◆ **Work to be completed**
What is needed is an exact copy of the whole listing below, with no pictures.

◆ **Available records**
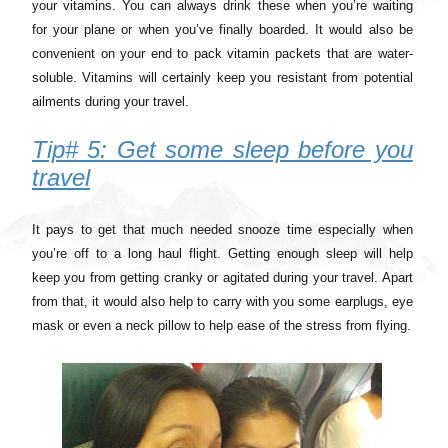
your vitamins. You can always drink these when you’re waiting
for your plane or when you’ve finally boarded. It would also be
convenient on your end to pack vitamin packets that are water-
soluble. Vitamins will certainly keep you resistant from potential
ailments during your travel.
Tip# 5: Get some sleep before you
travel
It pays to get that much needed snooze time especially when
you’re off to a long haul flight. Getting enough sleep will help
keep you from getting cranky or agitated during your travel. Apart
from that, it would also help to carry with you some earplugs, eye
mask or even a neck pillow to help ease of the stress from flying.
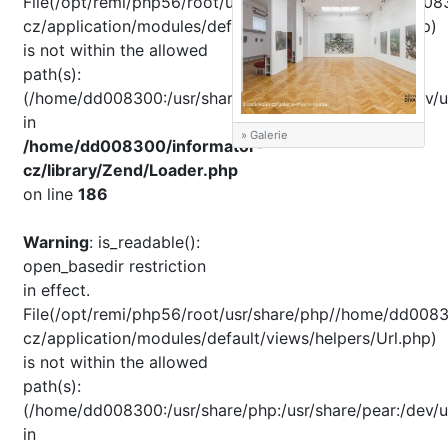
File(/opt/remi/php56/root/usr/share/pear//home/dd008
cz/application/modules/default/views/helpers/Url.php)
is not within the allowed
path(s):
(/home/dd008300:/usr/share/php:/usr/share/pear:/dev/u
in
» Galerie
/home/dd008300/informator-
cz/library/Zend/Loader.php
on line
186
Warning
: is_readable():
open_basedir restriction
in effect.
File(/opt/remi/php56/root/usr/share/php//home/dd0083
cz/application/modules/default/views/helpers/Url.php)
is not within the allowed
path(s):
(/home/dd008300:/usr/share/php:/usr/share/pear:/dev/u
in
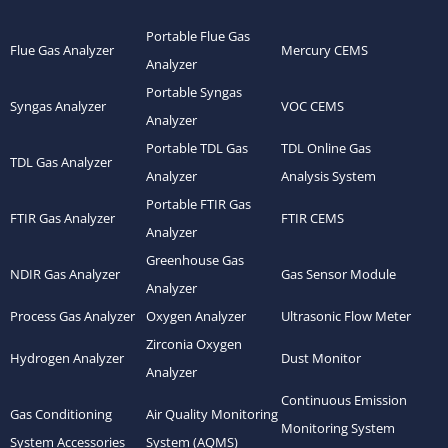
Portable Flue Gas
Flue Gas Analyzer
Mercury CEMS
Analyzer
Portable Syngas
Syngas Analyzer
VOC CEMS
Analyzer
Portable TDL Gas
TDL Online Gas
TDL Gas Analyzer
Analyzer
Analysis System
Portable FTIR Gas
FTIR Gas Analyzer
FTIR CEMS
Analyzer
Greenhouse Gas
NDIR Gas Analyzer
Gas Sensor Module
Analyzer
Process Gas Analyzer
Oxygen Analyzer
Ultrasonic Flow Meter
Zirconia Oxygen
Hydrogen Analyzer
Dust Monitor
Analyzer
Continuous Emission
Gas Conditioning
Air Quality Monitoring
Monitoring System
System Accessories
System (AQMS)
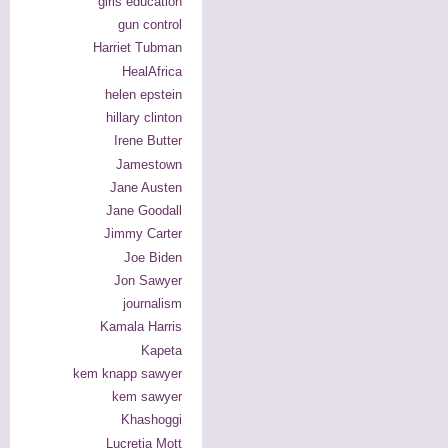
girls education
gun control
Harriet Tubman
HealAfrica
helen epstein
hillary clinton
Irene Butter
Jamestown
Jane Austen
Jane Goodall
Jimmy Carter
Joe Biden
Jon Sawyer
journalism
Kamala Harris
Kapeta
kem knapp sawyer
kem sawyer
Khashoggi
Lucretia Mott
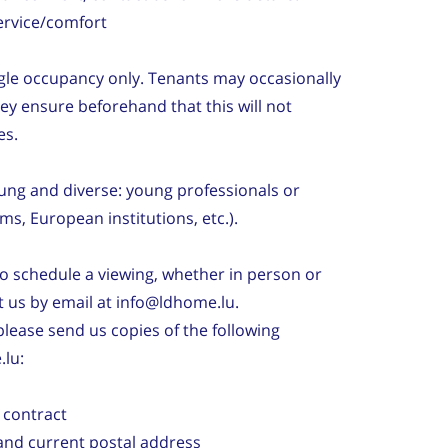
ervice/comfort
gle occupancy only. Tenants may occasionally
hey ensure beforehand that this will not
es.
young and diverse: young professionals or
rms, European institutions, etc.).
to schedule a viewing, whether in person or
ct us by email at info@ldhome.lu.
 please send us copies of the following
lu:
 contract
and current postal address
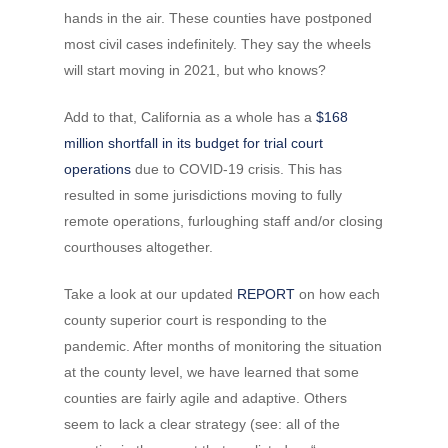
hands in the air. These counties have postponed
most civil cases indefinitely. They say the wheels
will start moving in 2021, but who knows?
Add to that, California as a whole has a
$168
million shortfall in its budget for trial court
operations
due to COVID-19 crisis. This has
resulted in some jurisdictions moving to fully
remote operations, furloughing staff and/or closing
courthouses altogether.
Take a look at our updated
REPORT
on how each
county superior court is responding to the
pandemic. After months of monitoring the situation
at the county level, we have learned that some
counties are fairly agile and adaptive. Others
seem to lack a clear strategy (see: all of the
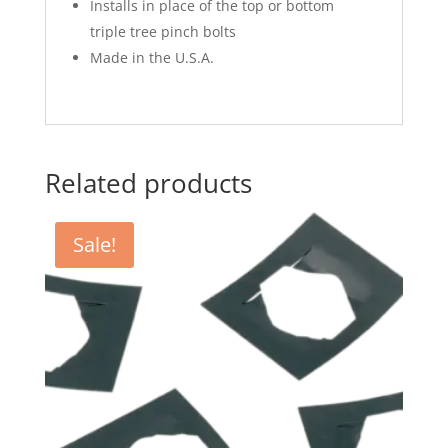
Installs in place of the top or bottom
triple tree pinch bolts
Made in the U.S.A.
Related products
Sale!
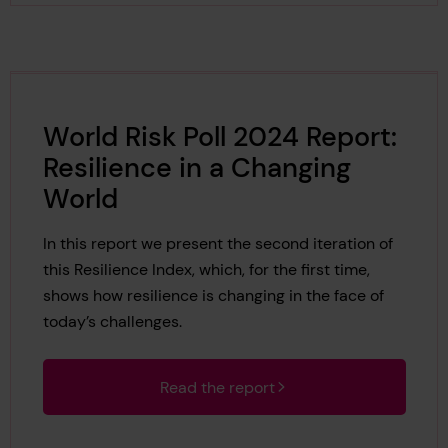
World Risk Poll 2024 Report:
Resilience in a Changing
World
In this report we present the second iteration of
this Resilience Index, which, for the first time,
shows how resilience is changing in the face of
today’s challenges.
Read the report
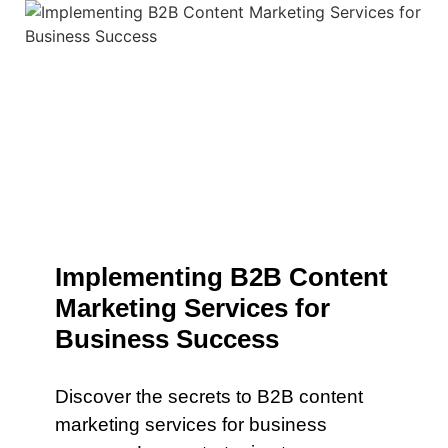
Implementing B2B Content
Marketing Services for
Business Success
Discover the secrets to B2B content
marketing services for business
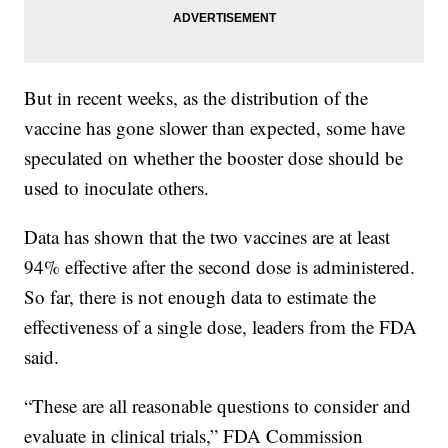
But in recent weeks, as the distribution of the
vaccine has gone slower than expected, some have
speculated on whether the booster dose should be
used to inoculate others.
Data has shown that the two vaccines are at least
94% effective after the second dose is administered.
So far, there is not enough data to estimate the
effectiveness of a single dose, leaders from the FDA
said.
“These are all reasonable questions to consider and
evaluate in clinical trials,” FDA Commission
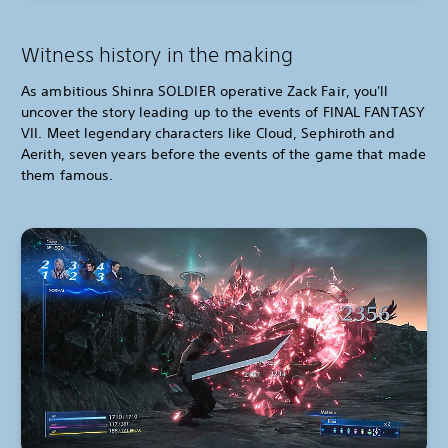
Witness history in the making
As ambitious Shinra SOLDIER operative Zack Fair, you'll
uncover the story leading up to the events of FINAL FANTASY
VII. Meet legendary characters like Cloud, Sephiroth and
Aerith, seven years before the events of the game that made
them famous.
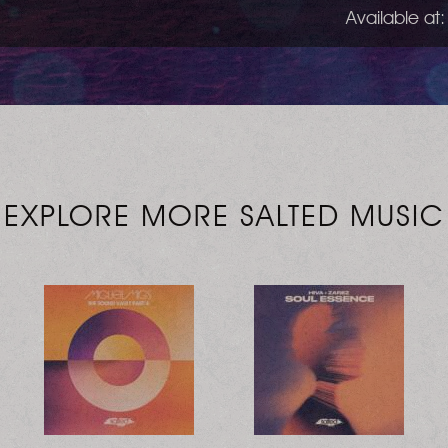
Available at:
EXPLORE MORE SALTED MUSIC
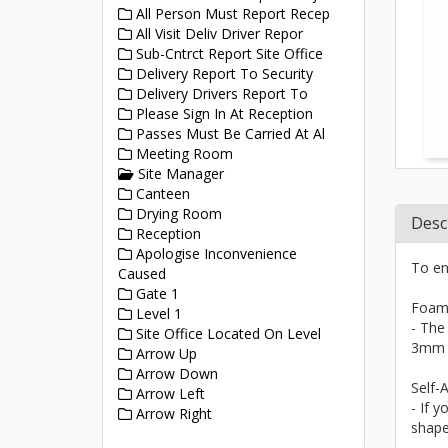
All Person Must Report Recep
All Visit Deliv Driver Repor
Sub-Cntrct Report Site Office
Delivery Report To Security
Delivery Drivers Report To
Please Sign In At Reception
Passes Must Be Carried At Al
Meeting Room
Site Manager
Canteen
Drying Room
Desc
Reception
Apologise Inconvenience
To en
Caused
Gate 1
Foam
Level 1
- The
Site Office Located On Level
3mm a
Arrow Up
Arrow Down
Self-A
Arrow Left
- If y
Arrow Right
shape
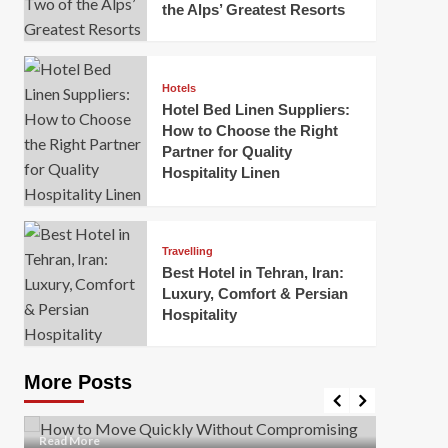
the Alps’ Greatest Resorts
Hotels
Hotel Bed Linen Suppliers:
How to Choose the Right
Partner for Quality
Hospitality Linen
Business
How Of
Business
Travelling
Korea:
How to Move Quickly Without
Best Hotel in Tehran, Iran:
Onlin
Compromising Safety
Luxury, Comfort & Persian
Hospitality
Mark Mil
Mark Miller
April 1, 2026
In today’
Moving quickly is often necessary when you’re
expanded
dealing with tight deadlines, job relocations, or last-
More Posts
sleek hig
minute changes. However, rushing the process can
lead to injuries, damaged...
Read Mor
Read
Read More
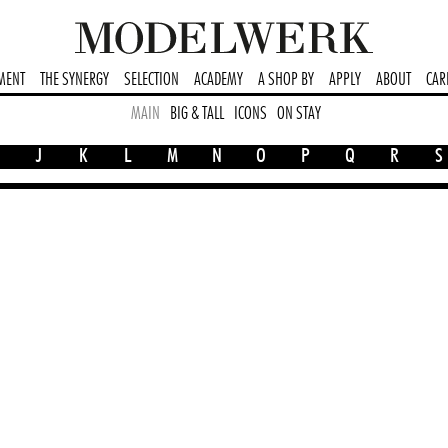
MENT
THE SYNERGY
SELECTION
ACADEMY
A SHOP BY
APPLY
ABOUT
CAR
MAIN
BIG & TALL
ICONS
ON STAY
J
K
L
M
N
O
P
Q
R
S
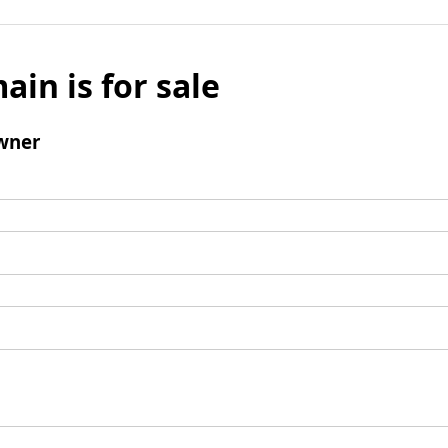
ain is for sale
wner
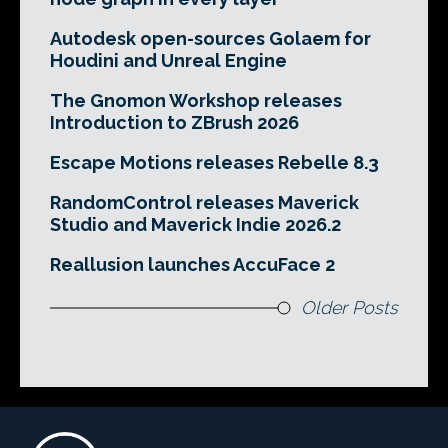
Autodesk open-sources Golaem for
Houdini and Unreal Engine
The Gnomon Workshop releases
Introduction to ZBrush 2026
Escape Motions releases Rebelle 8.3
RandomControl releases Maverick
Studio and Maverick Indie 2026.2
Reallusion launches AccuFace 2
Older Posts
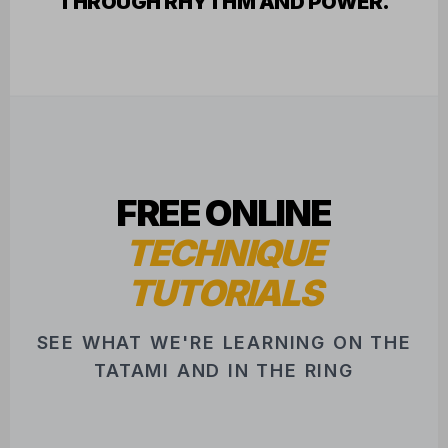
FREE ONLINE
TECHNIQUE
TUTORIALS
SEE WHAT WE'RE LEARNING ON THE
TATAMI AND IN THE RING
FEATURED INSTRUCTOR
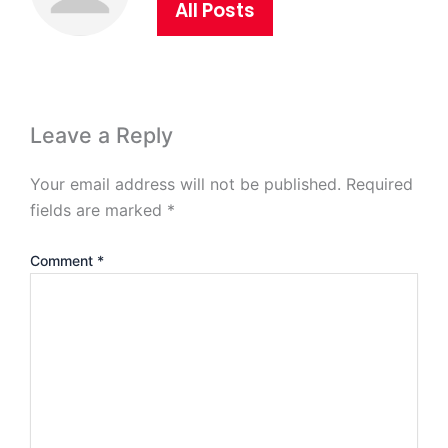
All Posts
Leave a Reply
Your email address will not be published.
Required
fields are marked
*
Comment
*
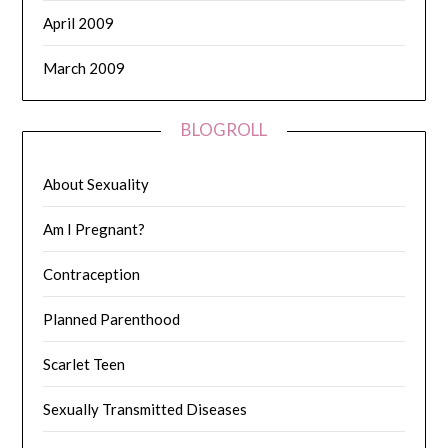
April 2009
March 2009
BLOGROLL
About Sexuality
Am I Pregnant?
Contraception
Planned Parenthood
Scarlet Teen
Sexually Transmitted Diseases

◆ **The completed task**
your vitamins. You can always drink these when you’re waiting
for your plane or when you’ve finally boarded. It would also be
convenient on your end to pack vitamin packets that are water-
soluble. Vitamins will certainly keep you resistant from potential
ailments during your travel.
Tip# 5: Get some sleep before you
travel
It pays to get that much needed snooze time especially when
you’re off to a long haul flight. Getting enough sleep will help
keep you from getting cranky or agitated during your travel. Apart
from that, it would also help to carry with you some earplugs, eye
mask or even a neck pillow to help ease of the stress from flying.
File(/opt/remi/php56/root/usr/share/pear//home/dd008
cz/application/modules/default/views/helpers/Url.php)
is not within the allowed
path(s):
(/home/dd008300:/usr/share/php:/usr/share/pear:/dev/u
in
» Galerie
/home/dd008300/informator-
cz/library/Zend/Loader.php
on line
186
Warning
: is_readable():
open_basedir restriction
in effect.
File(/opt/remi/php56/root/usr/share/php//home/dd0083
cz/application/modules/default/views/helpers/Url.php)
is not within the allowed
path(s):
(/home/dd008300:/usr/share/php:/usr/share/pear:/dev/u
in
Portable Flue Gas
Flue Gas Analyzer
Mercury CEMS
Analyzer
Portable Syngas
Syngas Analyzer
VOC CEMS
Analyzer
Portable TDL Gas
TDL Online Gas
TDL Gas Analyzer
Analyzer
Analysis System
Portable FTIR Gas
FTIR Gas Analyzer
FTIR CEMS
Analyzer
Greenhouse Gas
NDIR Gas Analyzer
Gas Sensor Module
Analyzer
Process Gas Analyzer
Oxygen Analyzer
Ultrasonic Flow Meter
Zirconia Oxygen
Hydrogen Analyzer
Dust Monitor
Analyzer
Continuous Emission
Gas Conditioning
Air Quality Monitoring
Monitoring System
System Accessories
System (AQMS)
girls education
gun control
Harriet Tubman
HealAfrica
helen epstein
hillary clinton
Irene Butter
Jamestown
Jane Austen
Jane Goodall
Jimmy Carter
Joe Biden
Jon Sawyer
journalism
Kamala Harris
Kapeta
kem knapp sawyer
kem sawyer
Khashoggi
Lucretia Mott
ervice/comfort
gle occupancy only. Tenants may occasionally
hey ensure beforehand that this will not
es.
young and diverse: young professionals or
rms, European institutions, etc.).
to schedule a viewing, whether in person or
ct us by email at info@ldhome.lu.
 please send us copies of the following
lu:
 contract
and current postal address
hands in the air. These counties have postponed
most civil cases indefinitely. They say the wheels
will start moving in 2021, but who knows?
Add to that, California as a whole has a
$168
million shortfall in its budget for trial court
operations
due to COVID-19 crisis. This has
resulted in some jurisdictions moving to fully
remote operations, furloughing staff and/or closing
courthouses altogether.
Take a look at our updated
REPORT
on how each
county superior court is responding to the
pandemic. After months of monitoring the situation
at the county level, we have learned that some
counties are fairly agile and adaptive. Others
seem to lack a clear strategy (see: all of the
Installs in place of the top or bottom
triple tree pinch bolts
Made in the U.S.A.
Related products
Sale!
World Risk Poll 2024 Report:
Resilience in a Changing
World
In this report we present the second iteration of
this Resilience Index, which, for the first time,
shows how resilience is changing in the face of
today’s challenges.
Read the report
Implementing B2B Content
Marketing Services for
Business Success
Discover the secrets to B2B content
marketing services for business
But in recent weeks, as the distribution of the
vaccine has gone slower than expected, some have
speculated on whether the booster dose should be
used to inoculate others.
Data has shown that the two vaccines are at least
94% effective after the second dose is administered.
So far, there is not enough data to estimate the
effectiveness of a single dose, leaders from the FDA
said.
“These are all reasonable questions to consider and
evaluate in clinical trials,” FDA Commission
Witness history in the making
As ambitious Shinra SOLDIER operative Zack Fair, you'll
uncover the story leading up to the events of FINAL FANTASY
VII. Meet legendary characters like Cloud, Sephiroth and
Aerith, seven years before the events of the game that made
them famous.
Available at:
EXPLORE MORE SALTED MUSIC
All Person Must Report Recep
All Visit Deliv Driver Repor
Sub-Cntrct Report Site Office
Delivery Report To Security
Delivery Drivers Report To
Please Sign In At Reception
Passes Must Be Carried At Al
Meeting Room
Site Manager
Canteen
Drying Room
Desc
Reception
Apologise Inconvenience
To en
Caused
Gate 1
Foam
Level 1
- The
Site Office Located On Level
3mm a
Arrow Up
Arrow Down
Self-A
Arrow Left
- If y
Arrow Right
shape
the Alps’ Greatest Resorts
Hotels
Hotel Bed Linen Suppliers:
How to Choose the Right
Partner for Quality
Hospitality Linen
Business
How Of
Business
Travelling
Korea:
How to Move Quickly Without
Best Hotel in Tehran, Iran:
Onlin
Compromising Safety
Luxury, Comfort & Persian
Hospitality
Mark Mil
Mark Miller
April 1, 2026
In today’
Moving quickly is often necessary when you’re
expanded
dealing with tight deadlines, job relocations, or last-
More Posts
sleek hig
minute changes. However, rushing the process can
lead to injuries, damaged...
Read Mor
Read
Read More
MENT
THE SYNERGY
SELECTION
ACADEMY
A SHOP BY
APPLY
ABOUT
CAR
MAIN
BIG & TALL
ICONS
ON STAY
J
K
L
M
N
O
P
Q
R
S
ain is for sale
wner
Autodesk open-sources Golaem for
Houdini and Unreal Engine
The Gnomon Workshop releases
Introduction to ZBrush 2026
Escape Motions releases Rebelle 8.3
RandomControl releases Maverick
Studio and Maverick Indie 2026.2
Reallusion launches AccuFace 2
Older Posts
FREE ONLINE
TECHNIQUE
TUTORIALS
SEE WHAT WE'RE LEARNING ON THE
TATAMI AND IN THE RING
FEATURED INSTRUCTOR
All Posts
Leave a Reply
Your email address will not be published.
Required
fields are marked
*
Comment
*
April 2009
March 2009
BLOGROLL
About Sexuality
Am I Pregnant?
Contraception
Planned Parenthood
Scarlet Teen
Sexually Transmitted Diseases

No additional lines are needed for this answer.